Provided data START

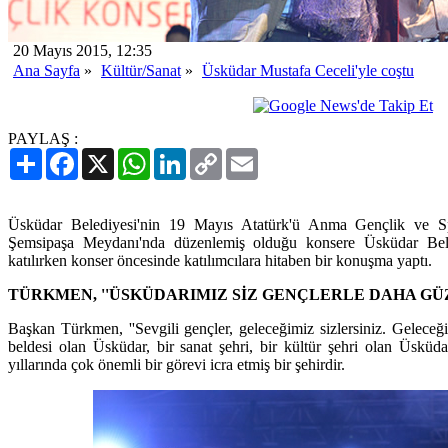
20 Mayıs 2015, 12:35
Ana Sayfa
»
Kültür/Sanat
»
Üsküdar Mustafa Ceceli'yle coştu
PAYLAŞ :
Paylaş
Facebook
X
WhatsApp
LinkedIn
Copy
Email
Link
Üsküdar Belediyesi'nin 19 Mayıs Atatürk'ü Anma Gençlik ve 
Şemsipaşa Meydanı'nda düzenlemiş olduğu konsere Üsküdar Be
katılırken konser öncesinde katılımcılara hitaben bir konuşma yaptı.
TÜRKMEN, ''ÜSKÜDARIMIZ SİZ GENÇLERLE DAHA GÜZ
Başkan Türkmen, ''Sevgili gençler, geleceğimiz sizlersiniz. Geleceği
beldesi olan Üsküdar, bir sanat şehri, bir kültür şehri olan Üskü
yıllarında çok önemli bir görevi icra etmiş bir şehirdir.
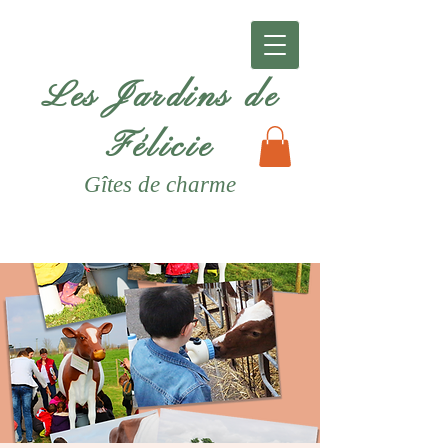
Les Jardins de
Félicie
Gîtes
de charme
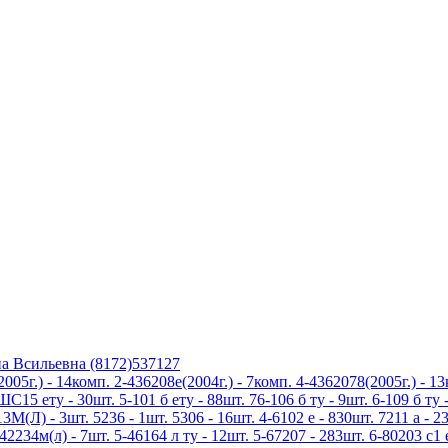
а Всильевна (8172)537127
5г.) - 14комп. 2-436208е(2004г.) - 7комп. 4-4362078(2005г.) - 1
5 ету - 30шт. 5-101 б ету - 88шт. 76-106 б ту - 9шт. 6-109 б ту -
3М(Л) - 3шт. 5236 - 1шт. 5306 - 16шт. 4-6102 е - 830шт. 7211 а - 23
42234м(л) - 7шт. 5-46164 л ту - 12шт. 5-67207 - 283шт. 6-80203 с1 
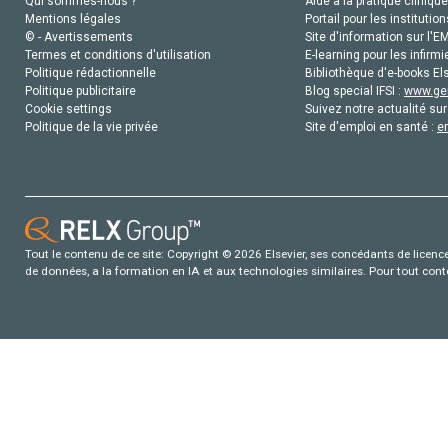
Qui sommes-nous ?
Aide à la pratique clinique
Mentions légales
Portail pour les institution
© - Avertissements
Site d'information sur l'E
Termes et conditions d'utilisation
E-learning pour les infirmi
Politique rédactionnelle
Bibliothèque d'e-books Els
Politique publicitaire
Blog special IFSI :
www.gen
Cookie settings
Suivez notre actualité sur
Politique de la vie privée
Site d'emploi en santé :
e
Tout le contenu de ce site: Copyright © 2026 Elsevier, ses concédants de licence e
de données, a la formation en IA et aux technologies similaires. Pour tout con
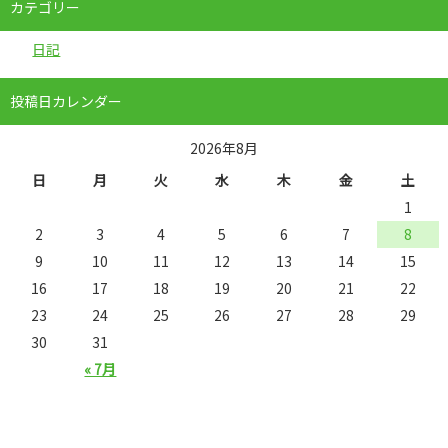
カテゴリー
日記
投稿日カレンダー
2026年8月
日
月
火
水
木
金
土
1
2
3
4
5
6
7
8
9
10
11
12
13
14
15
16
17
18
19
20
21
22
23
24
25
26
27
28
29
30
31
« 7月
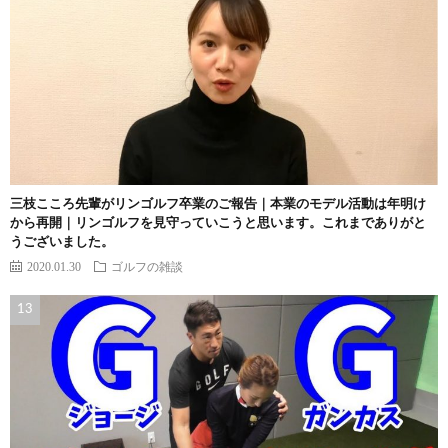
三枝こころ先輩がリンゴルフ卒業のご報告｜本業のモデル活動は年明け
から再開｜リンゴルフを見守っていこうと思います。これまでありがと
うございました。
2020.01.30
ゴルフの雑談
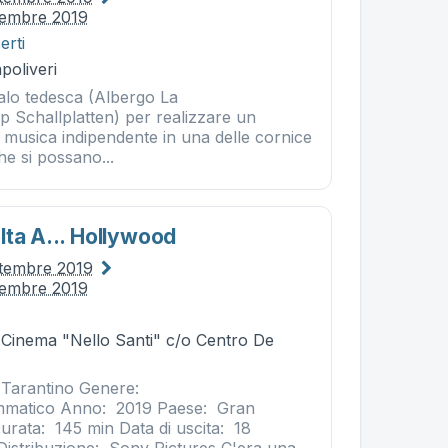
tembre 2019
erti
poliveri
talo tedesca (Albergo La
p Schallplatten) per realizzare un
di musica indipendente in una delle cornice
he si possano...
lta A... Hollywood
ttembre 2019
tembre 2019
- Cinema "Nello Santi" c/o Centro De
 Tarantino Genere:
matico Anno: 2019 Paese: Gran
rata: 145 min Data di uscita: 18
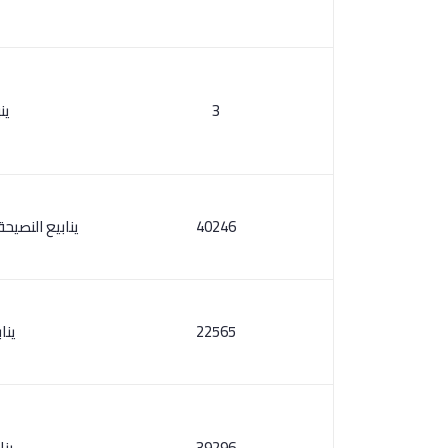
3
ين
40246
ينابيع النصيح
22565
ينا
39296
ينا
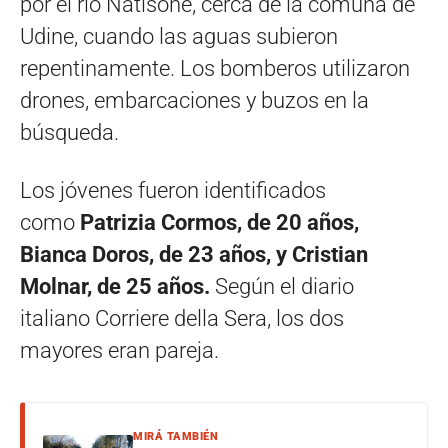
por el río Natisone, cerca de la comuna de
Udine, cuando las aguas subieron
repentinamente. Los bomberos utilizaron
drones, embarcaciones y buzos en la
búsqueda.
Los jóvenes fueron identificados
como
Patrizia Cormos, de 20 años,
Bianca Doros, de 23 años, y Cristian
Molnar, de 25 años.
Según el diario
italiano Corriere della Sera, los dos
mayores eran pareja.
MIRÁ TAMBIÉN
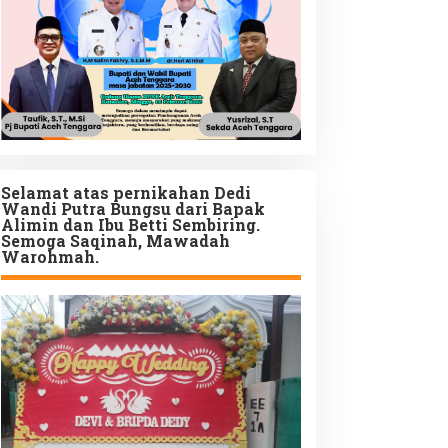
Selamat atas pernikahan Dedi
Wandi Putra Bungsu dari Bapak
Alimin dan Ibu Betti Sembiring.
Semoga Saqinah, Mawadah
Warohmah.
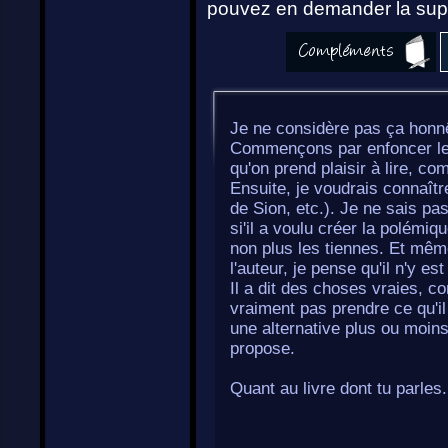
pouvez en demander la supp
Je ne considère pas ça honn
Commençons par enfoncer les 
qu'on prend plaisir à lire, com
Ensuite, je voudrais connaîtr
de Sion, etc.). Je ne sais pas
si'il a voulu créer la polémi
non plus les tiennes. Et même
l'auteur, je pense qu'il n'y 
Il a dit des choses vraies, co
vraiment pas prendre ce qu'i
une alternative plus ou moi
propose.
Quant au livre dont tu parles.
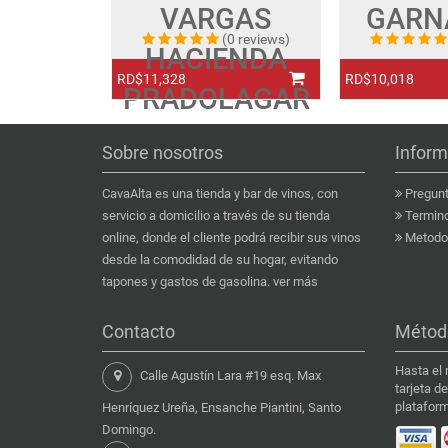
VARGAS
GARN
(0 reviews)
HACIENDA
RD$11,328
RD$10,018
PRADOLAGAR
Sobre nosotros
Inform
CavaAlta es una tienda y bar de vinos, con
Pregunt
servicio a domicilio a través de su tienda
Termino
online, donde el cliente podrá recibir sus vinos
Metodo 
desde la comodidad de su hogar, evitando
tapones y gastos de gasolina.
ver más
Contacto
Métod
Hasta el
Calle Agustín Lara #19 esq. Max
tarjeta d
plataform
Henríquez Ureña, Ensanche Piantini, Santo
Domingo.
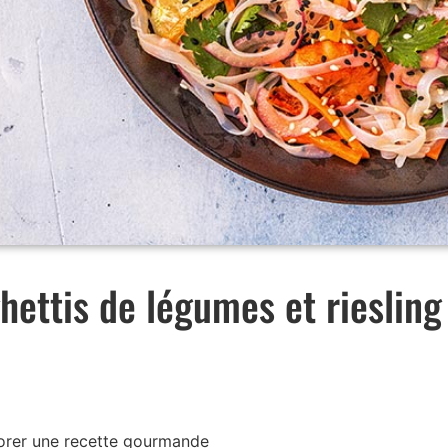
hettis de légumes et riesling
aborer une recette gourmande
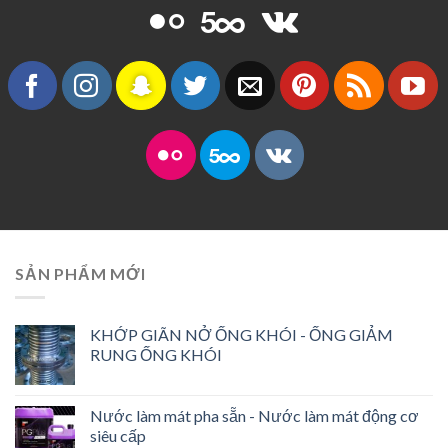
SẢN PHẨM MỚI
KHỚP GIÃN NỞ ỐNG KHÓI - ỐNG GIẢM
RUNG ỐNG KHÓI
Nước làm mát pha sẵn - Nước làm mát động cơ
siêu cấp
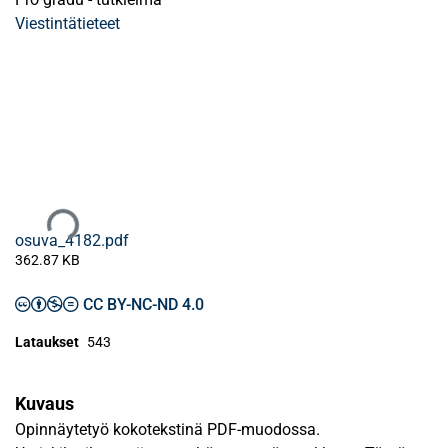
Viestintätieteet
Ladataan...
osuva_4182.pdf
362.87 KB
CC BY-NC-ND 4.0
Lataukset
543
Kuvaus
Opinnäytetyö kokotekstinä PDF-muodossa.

Provided data END

The answer should match the data above word for word, with no pictures in it.

Answer below:
20 Mayıs 2015, 12:35
Ana Sayfa
»
Kültür/Sanat
»
Üsküdar Mustafa Ceceli'yle coştu
PAYLAŞ :
Paylaş
Facebook
X
WhatsApp
LinkedIn
Copy
Email
Link
Üsküdar Belediyesi'nin 19 Mayıs Atatürk'ü Anma Gençlik ve 
Şemsipaşa Meydanı'nda düzenlemiş olduğu konsere Üsküdar Be
katılırken konser öncesinde katılımcılara hitaben bir konuşma yaptı.
TÜRKMEN, ''ÜSKÜDARIMIZ SİZ GENÇLERLE DAHA GÜZ
Başkan Türkmen, ''Sevgili gençler, geleceğimiz sizlersiniz. Geleceği
beldesi olan Üsküdar, bir sanat şehri, bir kültür şehri olan Üskü
yıllarında çok önemli bir görevi icra etmiş bir şehirdir.
Les Jardins de
Félicie
Gîtes
de charme
а Всильевна (8172)537127
5г.) - 14комп. 2-436208е(2004г.) - 7комп. 4-4362078(2005г.) - 1
5 ету - 30шт. 5-101 б ету - 88шт. 76-106 б ту - 9шт. 6-109 б ту -
3М(Л) - 3шт. 5236 - 1шт. 5306 - 16шт. 4-6102 е - 830шт. 7211 а - 23
42234м(л) - 7шт. 5-46164 л ту - 12шт. 5-67207 - 283шт. 6-80203 с1 
Qui sommes-nous ?
Aide à la pratique clinique
Mentions légales
Portail pour les institution
© - Avertissements
Site d'information sur l'E
Termes et conditions d'utilisation
E-learning pour les infirmi
Politique rédactionnelle
Bibliothèque d'e-books Els
Politique publicitaire
Blog special IFSI :
www.gen
Cookie settings
Suivez notre actualité sur
Politique de la vie privée
Site d'emploi en santé :
e
Tout le contenu de ce site: Copyright © 2026 Elsevier, ses concédants de licence e
de données, a la formation en IA et aux technologies similaires. Pour tout con
カテゴリー
日記
投稿日カレンダー
2026年8月
日
月
火
水
木
金
土
1
2
3
4
5
6
7
8
9
10
11
12
13
14
15
16
17
18
19
20
21
22
23
24
25
26
27
28
29
30
31
« 7月
三枝こころ先輩がリンゴルフ卒業のご報告｜本業のモデル活動は年明け
から再開｜リンゴルフを見守っていこうと思います。これまでありがと
うございました。
2020.01.30
ゴルフの雑談
tembre 2019
erti
poliveri
talo tedesca (Albergo La
p Schallplatten) per realizzare un
di musica indipendente in una delle cornice
he si possano...
lta A... Hollywood
ttembre 2019
tembre 2019
- Cinema "Nello Santi" c/o Centro De
 Tarantino Genere:
matico Anno: 2019 Paese: Gran
rata: 145 min Data di uscita: 18
3
ين
40246
ينابيع النصيح
22565
ينا
39296
ينا
por el río Natisone, cerca de la comuna de
Udine, cuando las aguas subieron
repentinamente. Los bomberos utilizaron
drones, embarcaciones y buzos en la
búsqueda.
Los jóvenes fueron identificados
como
Patrizia Cormos, de 20 años,
Bianca Doros, de 23 años, y Cristian
Molnar, de 25 años.
Según el diario
italiano Corriere della Sera, los dos
mayores eran pareja.
MIRÁ TAMBIÉN
Selamat atas pernikahan Dedi
Wandi Putra Bungsu dari Bapak
Alimin dan Ibu Betti Sembiring.
Semoga Saqinah, Mawadah
Warohmah.
pouvez en demander la supp
Je ne considère pas ça honn
Commençons par enfoncer les 
qu'on prend plaisir à lire, com
Ensuite, je voudrais connaîtr
de Sion, etc.). Je ne sais pas
si'il a voulu créer la polémi
non plus les tiennes. Et même
l'auteur, je pense qu'il n'y 
Il a dit des choses vraies, co
vraiment pas prendre ce qu'i
une alternative plus ou moi
propose.
Quant au livre dont tu parles.
VARGAS
GARN
(0 reviews)
HACIENDA
RD$11,328
RD$10,018
PRADOLAGAR
Sobre nosotros
Inform
CavaAlta es una tienda y bar de vinos, con
Pregunt
servicio a domicilio a través de su tienda
Termino
online, donde el cliente podrá recibir sus vinos
Metodo 
desde la comodidad de su hogar, evitando
tapones y gastos de gasolina.
ver más
Contacto
Métod
Hasta el
Calle Agustín Lara #19 esq. Max
tarjeta d
plataform
Henríquez Ureña, Ensanche Piantini, Santo
Domingo.
hettis de légumes et riesling
aborer une recette gourmande
SẢN PHẨM MỚI
KHỚP GIÃN NỞ ỐNG KHÓI - ỐNG GIẢM
RUNG ỐNG KHÓI
Nước làm mát pha sẵn - Nước làm mát động cơ
siêu cấp
Viestintätieteet
Ladataan...
osuva_4182.pdf
362.87 KB
CC BY-NC-ND 4.0
Lataukset
543
Kuvaus
Opinnäytetyö kokotekstinä PDF-muodossa.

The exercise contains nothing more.